A prévia do Índice de Confiança da Indústria (ICI) do Brasil recuou em agosto diante da piora no sentimento do setor em relação ao cenário atual e foi ao menor nível desde o final de 2017, informou a FGV; prévia do ICI apontou queda de 0,8 ponto em agosto na comparação com julho, chegando a 99,3 pontos, menor patamar desde novembro de 2017 (97,5 pontos)

Prévia da confiança da indústria vai ao menor nível desde final de 2017
Prévia da confiança da indústria vai ao menor nível desde final de 2017

Reuters - A prévia do Índice de Confiança da Indústria (ICI) do Brasil recuou em agosto diante da piora no sentimento do setor em relação ao cenário atual e foi ao menor nível desde o final de 2017, informou a Fundação Getulio Vargas (FGV) nesta terça-feira.

A prévia do ICI apontou queda de 0,8 ponto em agosto na comparação com julho, chegando a 99,3 pontos, menor patamar desde novembro de 2017 (97,5 pontos).

"A piora da confiança no mês estaria sendo influenciada pela menor satisfação dos empresários sobre o momento presente", trouxe a FGV em nota, acrescentando que o Índice da Situação Atual (ISA) caiu 2,4 pontos em agosto, a 96,6 pontos.

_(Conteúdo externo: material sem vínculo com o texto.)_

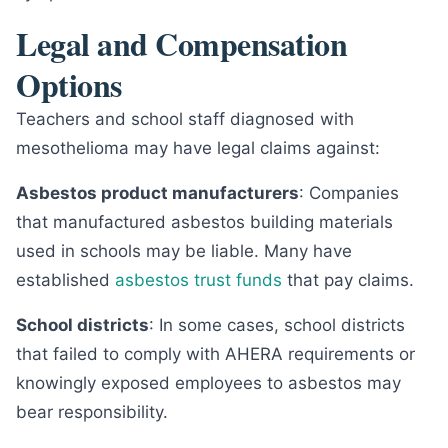
Legal and Compensation
Options
Teachers and school staff diagnosed with
mesothelioma may have legal claims against:
Asbestos product manufacturers
: Companies
that manufactured asbestos building materials
used in schools may be liable. Many have
established
asbestos trust funds
that pay claims.
School districts
: In some cases, school districts
that failed to comply with AHERA requirements or
knowingly exposed employees to asbestos may
bear responsibility.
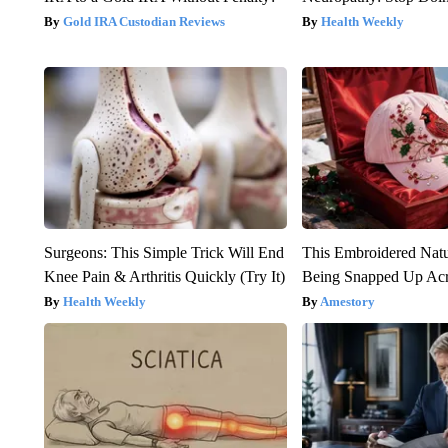
Gold IRA Custodian Reviews
Health Weekly
Surgeons: This Simple Trick Will End
This Embroidered Natu
Knee Pain & Arthritis Quickly (Try It)
Being Snapped Up Ac
Health Weekly
Amestory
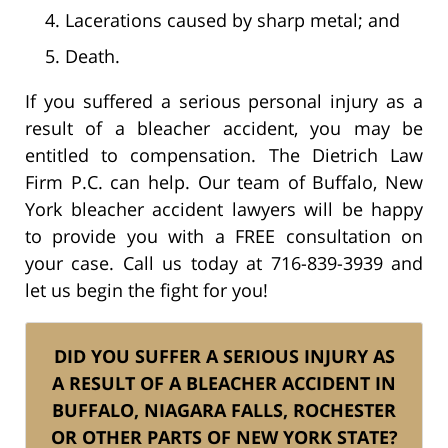
Lacerations caused by sharp metal; and
Death.
If you suffered a serious personal injury as a
result of a bleacher accident, you may be
entitled to compensation. The Dietrich Law
Firm P.C. can help. Our team of Buffalo, New
York bleacher accident lawyers will be happy
to provide you with a FREE consultation on
your case. Call us today at 716-839-3939 and
let us begin the fight for you!
DID YOU SUFFER A SERIOUS INJURY AS
A RESULT OF A BLEACHER ACCIDENT IN
BUFFALO, NIAGARA FALLS, ROCHESTER
OR OTHER PARTS OF NEW YORK STATE?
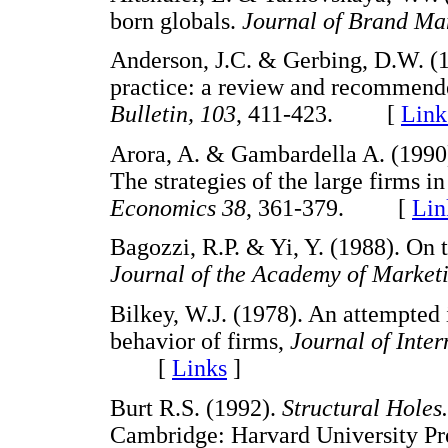
born globals.
Journal of Brand M
Anderson, J.C. & Gerbing, D.W. (1
practice: a review and recommend
Bulletin, 103
, 411-423. [
Link
Arora, A. & Gambardella A. (1990
The strategies of the large firms i
Economics 38
, 361-379. [
Lin
Bagozzi, R.P. & Yi, Y. (1988). On 
Journal of the Academy of Marketi
Bilkey, W.J. (1978). An attempted i
behavior of firms,
Journal of Inter
[
Links
]
Burt R.S. (1992).
Structural Holes.
Cambridge: Harvard University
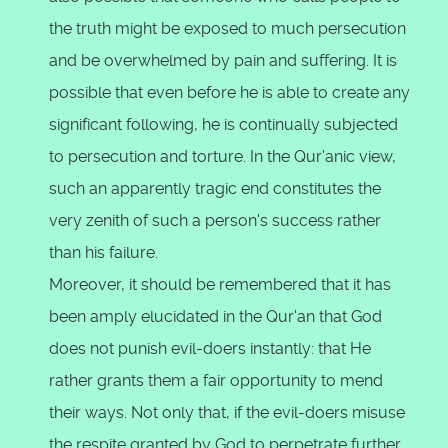
the truth might be exposed to much persecution
and be overwhelmed by pain and suffering. It is
possible that even before he is able to create any
significant following, he is continually subjected
to persecution and torture. In the Qur'anic view,
such an apparently tragic end constitutes the
very zenith of such a person's success rather
than his failure.
Moreover, it should be remembered that it has
been amply elucidated in the Qur'an that God
does not punish evil-doers instantly: that He
rather grants them a fair opportunity to mend
their ways. Not only that, if the evil-doers misuse
the respite granted by God to perpetrate further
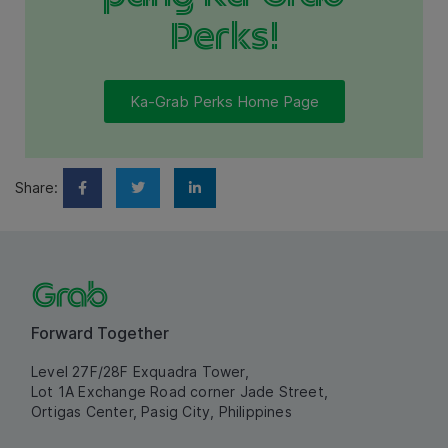
Perks!
Ka-Grab Perks Home Page
Share:
Forward Together
Level 27F/28F Exquadra Tower,
Lot 1A Exchange Road corner Jade Street,
Ortigas Center, Pasig City, Philippines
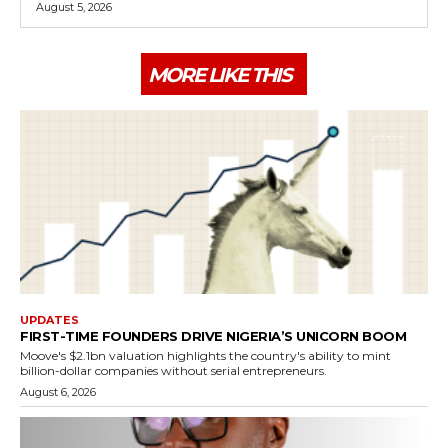
August 5, 2026
MORE LIKE THIS
UPDATES
FIRST-TIME FOUNDERS DRIVE NIGERIA’S UNICORN BOOM
Moove's $2.1bn valuation highlights the country's ability to mint
billion-dollar companies without serial entrepreneurs.
August 6, 2026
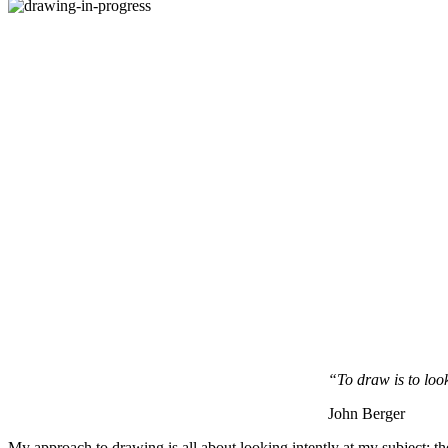
“To draw is to loo
John Berger
My approach to drawing is all about looking intently at my subject: th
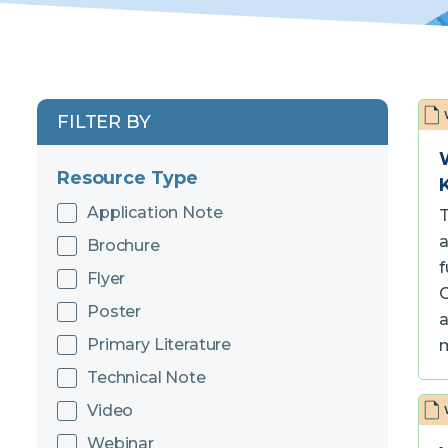
FILTER BY
Resource Type
Application Note
T
a
Brochure
f
Flyer
C
Poster
a
Primary Literature
Technical Note
Video
Webinar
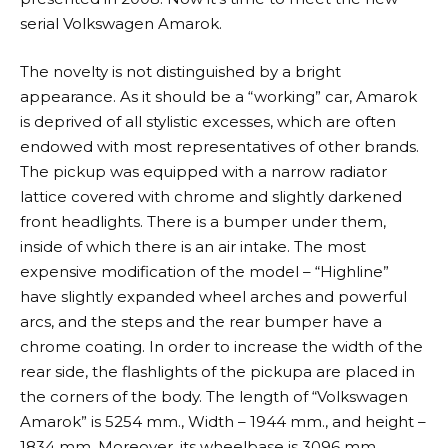
serial Volkswagen Amarok.
The novelty is not distinguished by a bright
appearance. As it should be a “working” car, Amarok
is deprived of all stylistic excesses, which are often
endowed with most representatives of other brands.
The pickup was equipped with a narrow radiator
lattice covered with chrome and slightly darkened
front headlights. There is a bumper under them,
inside of which there is an air intake. The most
expensive modification of the model – “Highline”
have slightly expanded wheel arches and powerful
arcs, and the steps and the rear bumper have a
chrome coating. In order to increase the width of the
rear side, the flashlights of the pickupa are placed in
the corners of the body. The length of “Volkswagen
Amarok” is 5254 mm., Width – 1944 mm., and height –
1834 mm. Moreover, its wheelbase is 3096 mm.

A FGV também informou que, no entanto, o Índice de Expectativas (IE), que mede a confiança do setor para os próximos meses, apresentou avanço de 0,8 ponto, para 101,9 pontos, na comparação de agosto e julho.

A preliminar do Nível de Utilização da Capacidade Instalada da Indústria sinalizou estabilidade em 75,7 por cento.

A confiança da indústria brasileira havia ficado estável em julho com diminuição das contratações no setor, em mais uma indicação de que a atividade econômica tem perdido ímpeto neste início de segundo semestre.

O Índice da Confiança da Indústria (ICI) se manteve em 100,1 pontos neste mês, o mesmo valor registrado em junho.

Segundo pesquisa Focus do Banco Central, que consulta uma centena de economistas todas as semanas, a previsão de crescimento da produção industrial vem recuando. Para este ano, a estimativa é de expansão de 2,73 por cento, enquanto que para o Produto Interno Bruto (PIB), de 1,49 por cento.